# Work item
Give the whole listing below once more, exactly, without pictures.

# Data supplied
-------

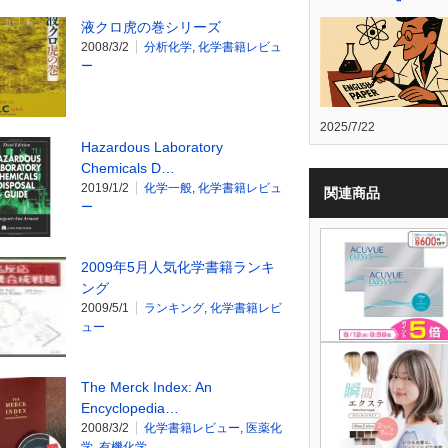
液クロ虎の巻シリーズ
2008/3/2
分析化学
,
化学書籍レビュ
ー
2025/7/22
Hazardous Laboratory
Chemicals D…
2019/1/2
化学一般
,
化学書籍レビュ
関連商品
ー
2009年5月人気化学書籍ランキ
ング
2009/5/1
ランキング
,
化学書籍レビ
ュー
The Merck Index: An
Encyclopedia…
2008/3/2
化学書籍レビュー
,
医薬化
学
,
有機化学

-------

# Result
液クロ虎の巻シリーズ
2008/3/2
分析化学
,
化学書籍レビュ
ー
2025/7/22
Hazardous Laboratory
Chemicals D…
2019/1/2
化学一般
,
化学書籍レビュ
関連商品
ー
2009年5月人気化学書籍ランキ
ング
2009/5/1
ランキング
,
化学書籍レビ
ュー
The Merck Index: An
Encyclopedia…
2008/3/2
化学書籍レビュー
,
医薬化
学
,
有機化学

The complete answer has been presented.